- _PROVIDED ENTRIES_:
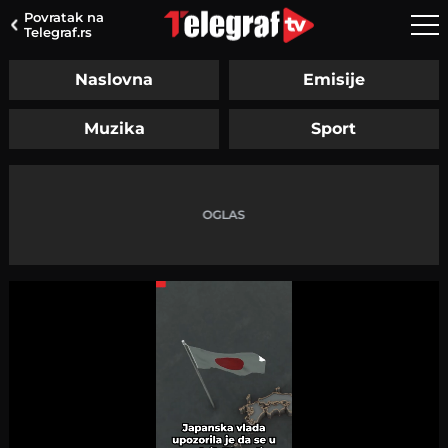
Povratak na
Telegraf.rs
Naslovna
Emisije
Muzika
Sport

- _TASK BRIEF_: Except for the pictures, give the data again word for word.

- _ANSWER TO THIS EXERCISE_:
Povratak na
Telegraf.rs
Naslovna
Emisije
Muzika
Sport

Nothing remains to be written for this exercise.